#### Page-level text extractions
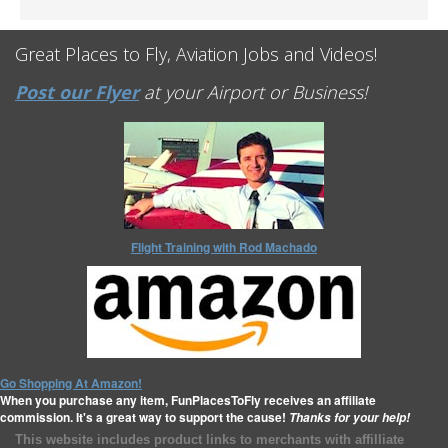
Great Places to Fly, Aviation Jobs and Videos!
Post our Flyer
at your Airport or Business!
Flight Training with Rod Machado
Go Shopping At Amazon!
When you purchase any item, FunPlacesToFly receives an affiliate
commission. It's a great way to support the cause!
Thanks for your help!
This website includes product links to merchants with affilliate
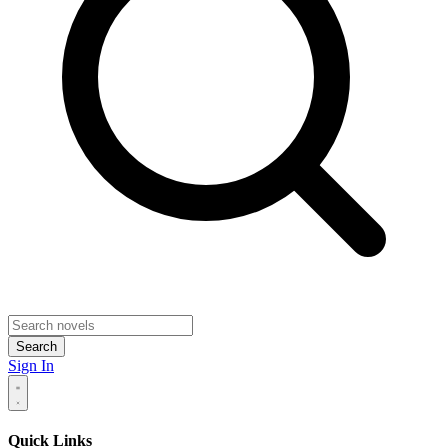
Search
Sign In
Quick Links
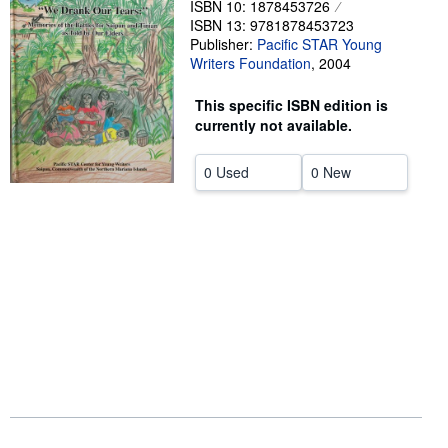
ISBN 10: 1878453726
ISBN 13: 9781878453723
Help
Publisher:
Pacific STAR Young
CLOSE
Writers Foundation
,
2004
This specific ISBN edition is
currently not available.
0 Used
0 New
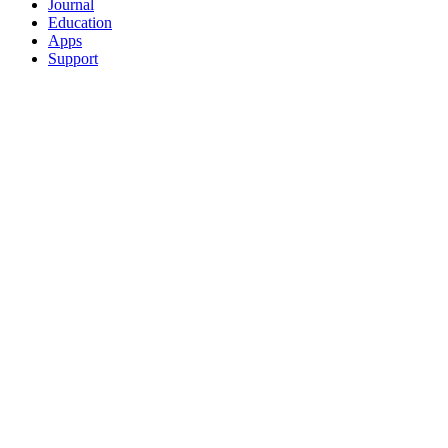
Journal
Education
Apps
Support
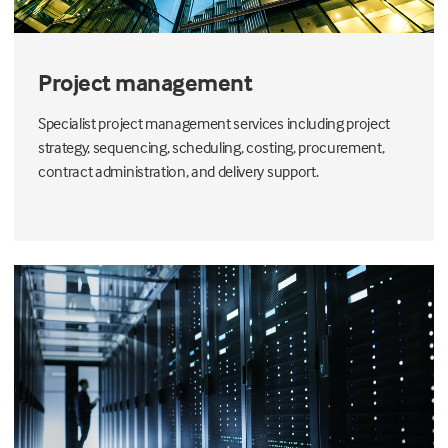
Project management
Specialist project management services including project
strategy, sequencing, scheduling, costing, procurement,
contract administration, and delivery support.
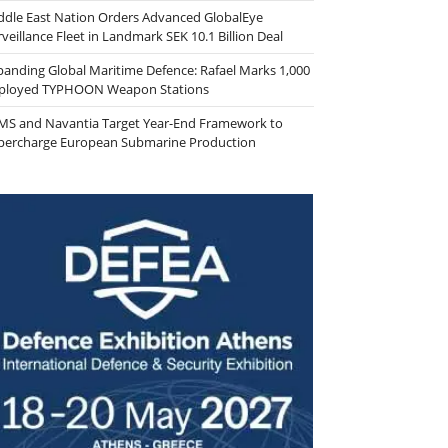
ddle East Nation Orders Advanced GlobalEye
veillance Fleet in Landmark SEK 10.1 Billion Deal
panding Global Maritime Defence: Rafael Marks 1,000
ployed TYPHOON Weapon Stations
MS and Navantia Target Year-End Framework to
percharge European Submarine Production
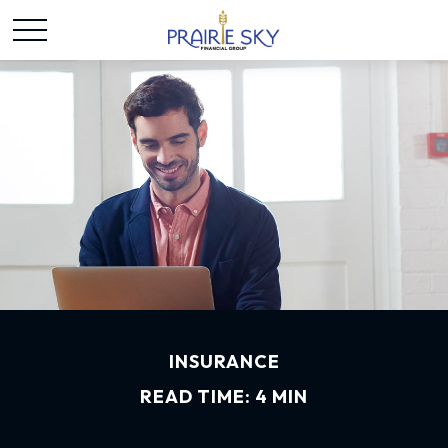
INSURANCE
READ TIME: 4 MIN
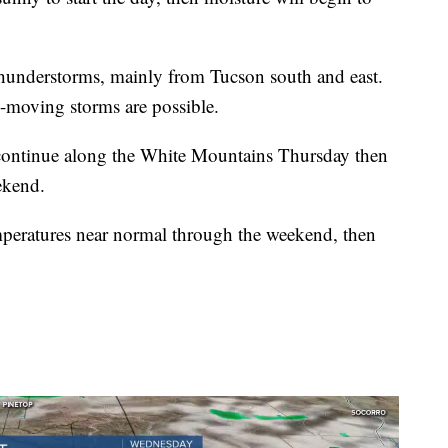
thunderstorms, mainly from Tucson south and east.
-moving storms are possible.
continue along the White Mountains Thursday then
ekend.
mperatures near normal through the weekend, then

#### REQUIRED ACTION
Each entry should appear again exactly as written, pictures excluded.

#### WRITTEN RESPONSE
Great Places to Fly, Aviation Jobs and Videos!
Post our Flyer
at your Airport or Business!
Flight Training with Rod Machado
Go Shopping At Amazon!
When you purchase any item, FunPlacesToFly receives an affiliate
commission. It's a great way to support the cause!
Thanks for your help!
This website includes product links to merchants with affilliate
Search
Sign In
Quick Links
ISBN 10: 1878453726
ISBN 13: 9781878453723
Help
Publisher:
Pacific STAR Young
CLOSE
Writers Foundation
,
2004
This specific ISBN edition is
currently not available.
0 Used
0 New
Journal
Education
Apps
Support
Project management
Specialist project management services including project
strategy, sequencing, scheduling, costing, procurement,
contract administration, and delivery support.
ddle East Nation Orders Advanced GlobalEye
veillance Fleet in Landmark SEK 10.1 Billion Deal
panding Global Maritime Defence: Rafael Marks 1,000
ployed TYPHOON Weapon Stations
MS and Navantia Target Year-End Framework to
percharge European Submarine Production
INSURANCE
READ TIME: 4 MIN
thunderstorms, mainly from Tucson south and east.
-moving storms are possible.
continue along the White Mountains Thursday then
ekend.
mperatures near normal through the weekend, then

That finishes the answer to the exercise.